Heading to the beach, lake, or pool with your little one? As a parent, these sunny experiences and adventures are just a few of the amazing memories you’ll create together. However, the sun’s rays can cause some serious damage to your baby’s delicate skin if not protected with an SPF.
If you’re new to the topic of baby sunscreen, you may be surprised to learn that not all sunscreen is safe for babies. Their sensitive skin is more likely to experience irritation than ours, especially when exposed to harsh chemicals. Not to worry — we’re going over everything you need to know about sun protection for babies!
What age can you start using sunscreen on your baby?
Although you may want to take your baby out in the sun to have some fun, you shouldn’t apply sunscreen on a baby before they turn 6 months old. One of the reasons for this is their highly sensitive skin. Since sunscreen contains chemicals that help block UV rays, delicate baby skin can experience irritation and reactions to the ingredients.

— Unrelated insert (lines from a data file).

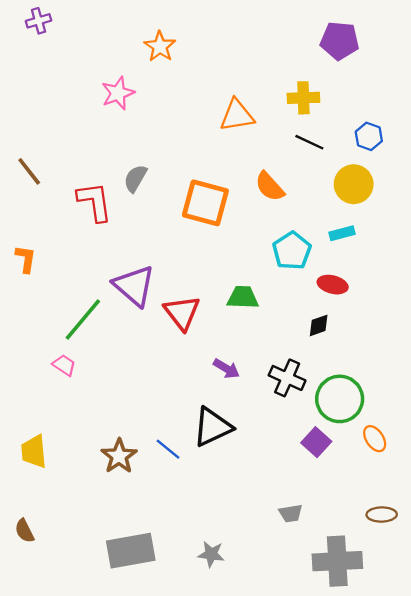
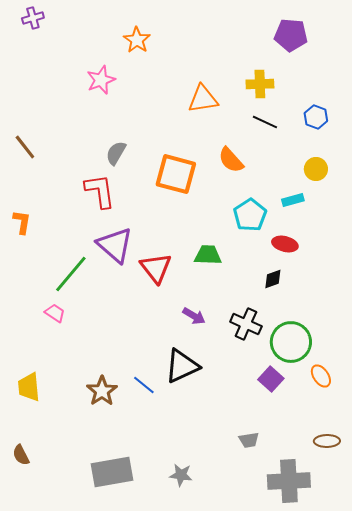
yellow circle: (354, 184) -> (316, 169), moved, size x0.7
red L-shape: (95, 202) -> (100, 191), moved

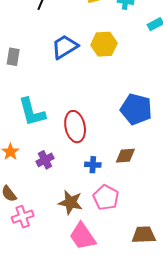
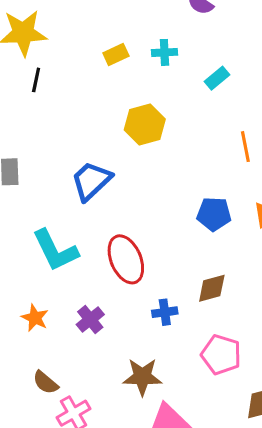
blue trapezoid: (65, 47) -> (91, 181), moved
blue pentagon: (136, 109) -> (214, 214), size x0.7
pink pentagon: (106, 198) -> (221, 355), moved

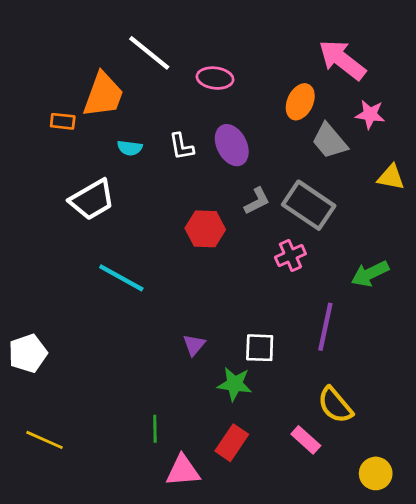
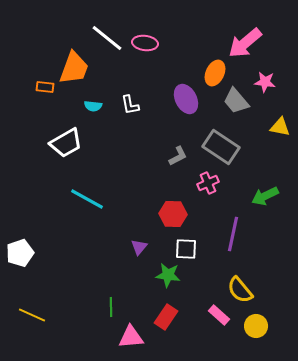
pink arrow: (342, 60) -> (245, 43), turned -78
pink ellipse: (215, 78) -> (145, 43), moved
purple ellipse: (232, 145) -> (186, 99), moved
gray L-shape: (257, 201) -> (178, 156), moved
red hexagon: (205, 229) -> (173, 214), moved
yellow circle: (376, 473) -> (256, 326), moved

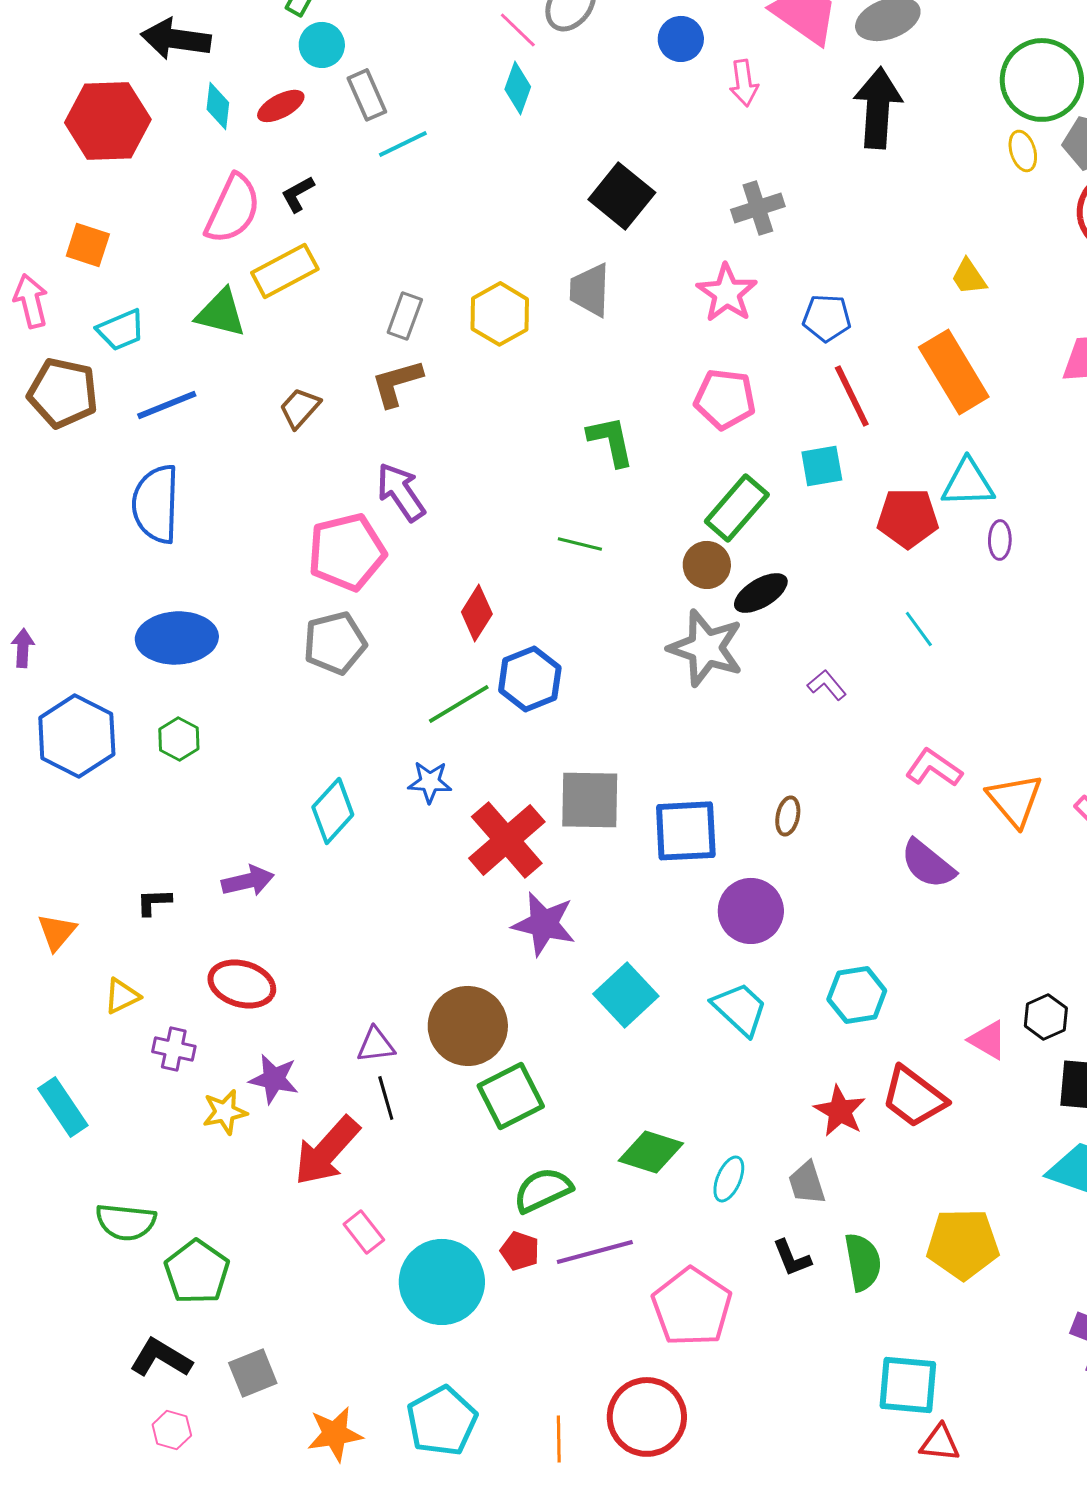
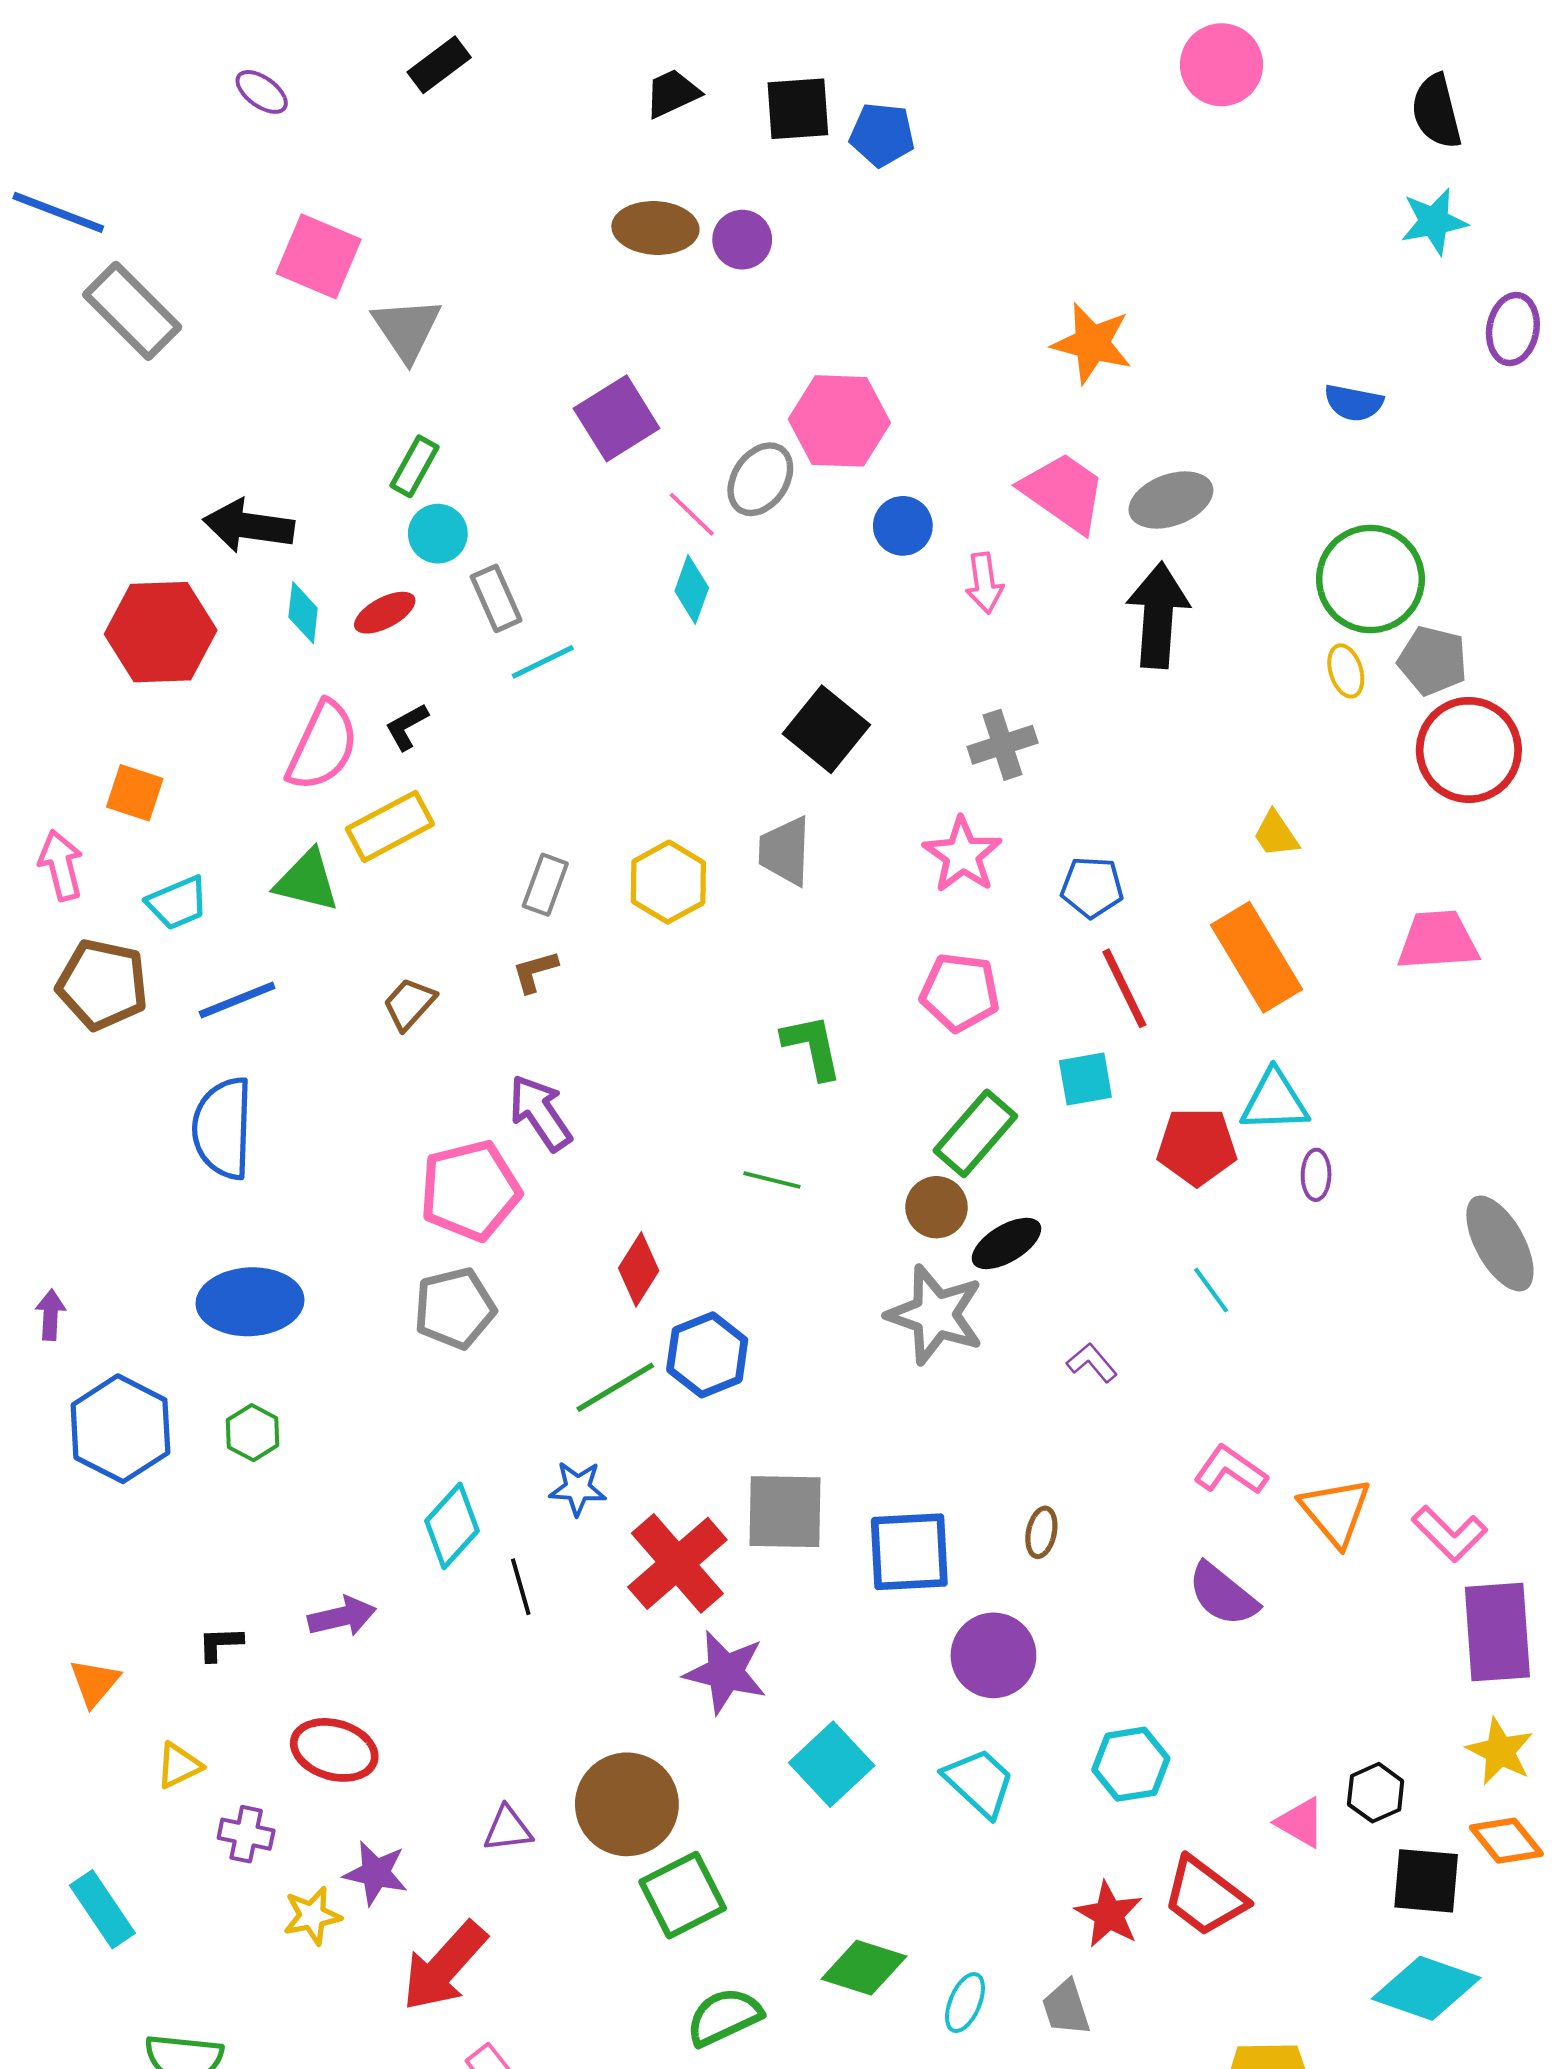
brown L-shape: (397, 383) -> (535, 971), size x0.7
black line: (386, 1098) -> (521, 1587), moved

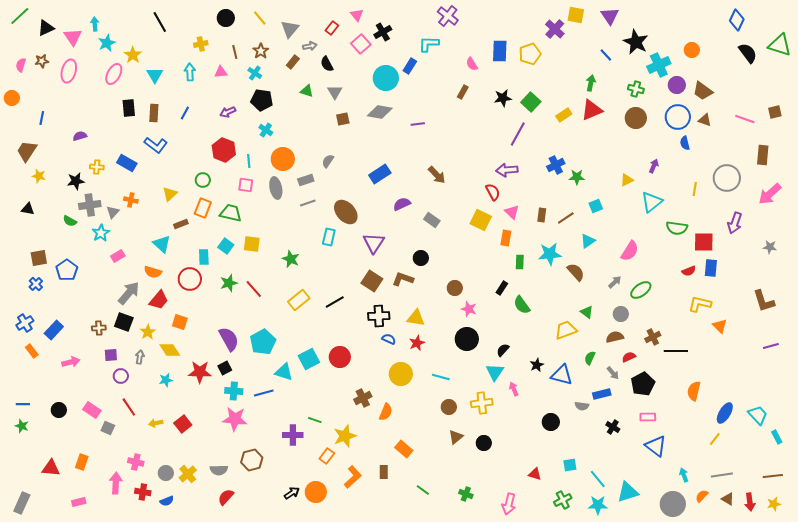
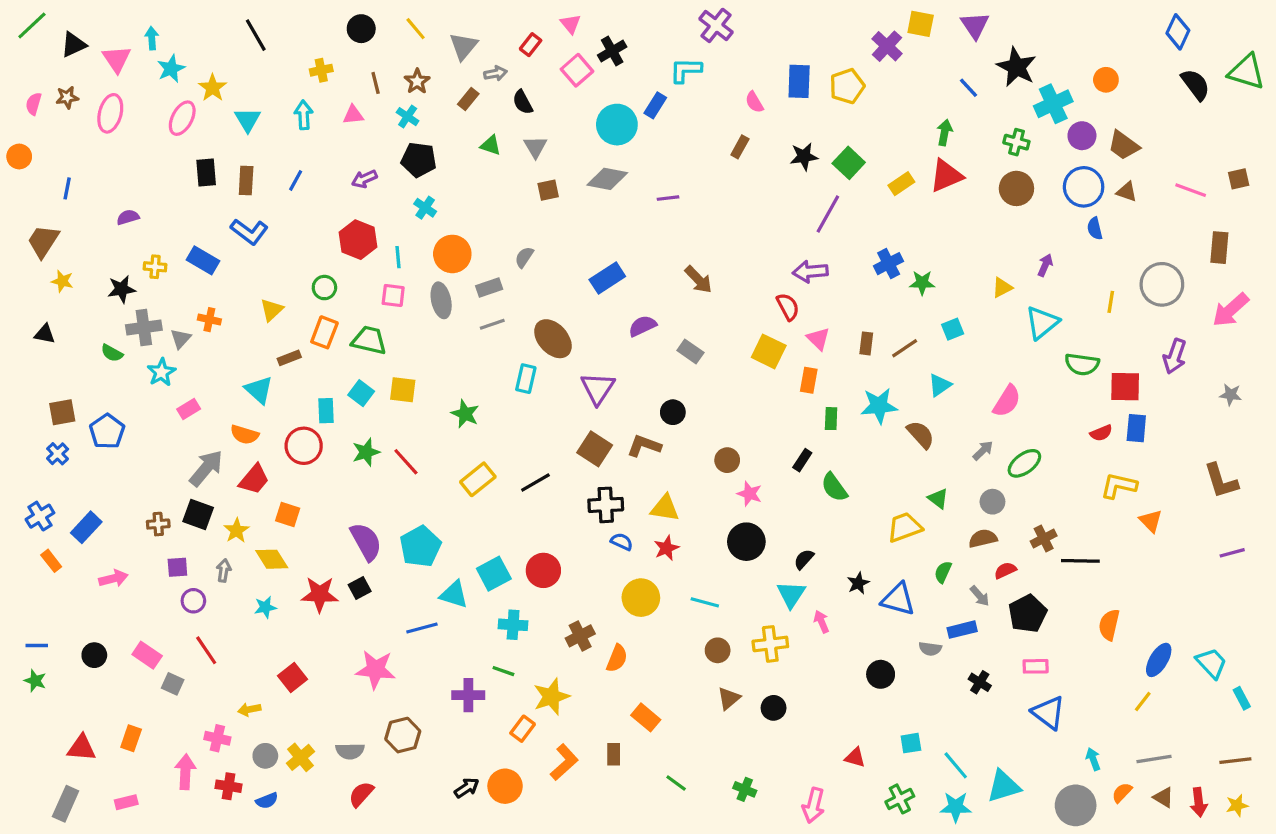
cyan cross: (234, 391) -> (513, 625), moved
yellow arrow: (156, 423) -> (249, 709), moved
gray rectangle: (22, 503) -> (66, 804), moved

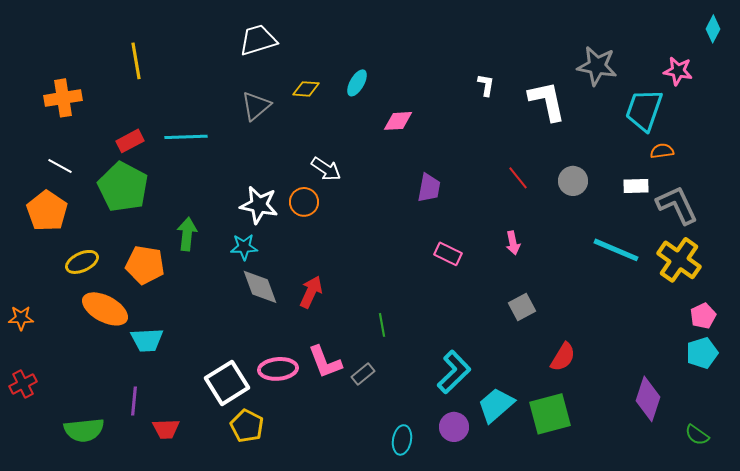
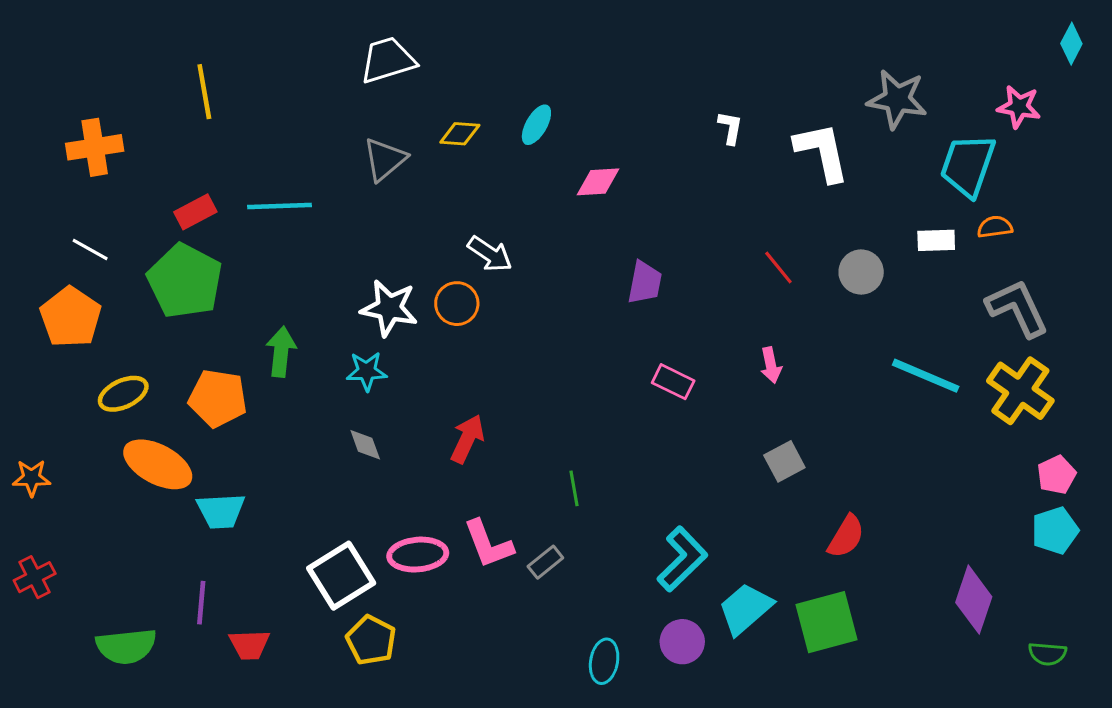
white rectangle: (636, 186) -> (936, 240), moved
gray diamond: (260, 287) -> (365, 445), moved, size x0.6
green semicircle: (697, 435) -> (1047, 654), turned -30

Another reason why sunscreen shouldn’t be used on babies less than 6 months old is because their skin barrier isn’t as strong. A weak skin barrier has a difficult time keeping chemicals out, while slightly older babies, children, and adults can handle those harsher ingredients.
Putting sunscreen on a young baby or newborn could also interfere with their skin microbiome development. When the skin microbiome doesn’t have the chance to develop in a healthy, natural way, it can lead to long-term health complications, weakened immune responses, and allergies.
What kind of sunscreen should you use on a baby?
Now that your baby has turned at least 6 months old, you may be wondering which sunscreen works best for their skin. At this age, their skin will still be delicate and sensitive. As such, parents should keep these tips in mind to choose the best sunscreen for their little one:
- Look for a broad-spectrum sunscreen with an SPF of 30 or up. The more SPF, the better protected they’ll be!
- Certain sunscreens can irritate your little one’s eyes and skin, even after they’ve turned 6 months or older. To prevent this, find a sunscreen that contains zinc oxide or titanium dioxide.
- Read reviews thoroughly before settling on a sunscreen for your baby. Even sunscreens that are marketed towards babies can cause irritation. Lastly, be sure to take a look at the ingredient list to check for unnecessary, harsh chemicals in the formula.
How to apply sunscreen on a baby
Ready to have fun in the sun? When you’re applying sunscreen on a baby, don’t be afraid to lay it on thick. Apply plenty of the sun cream on their skin, using thick layers for maximum protection. Cover every inch of their exposed skin for maximum protection. Be sure to reapply every two hours or after they’ve been in the ocean, lake, or pool since water can wash away the sunscreen on their skin.
Even when you’re using SPF, it’s best to take further measures to prevent your baby from getting too much sun. For example, you may want to dress them in a hat, sun shirt, and other protective clothing. If you’re going to the beach, bring an umbrella and let them sit in the shade.
Remember, sun protection isn’t only important when you’re hitting the beach. Babies can get burned after spending time outside in the winter months, too! No matter what time of year it is, be sure to take steps to protect their skin when venturing outside.
What should you do if your baby is too young for sunscreen?
If your little one has yet to celebrate their 6 month birthday, use protective clothing and an umbrella to shield them from rays. Another idea is to keep a towel in your diaper bag to drape over them when needed. You’ll also want to limit their time outside in the sun as much as possible.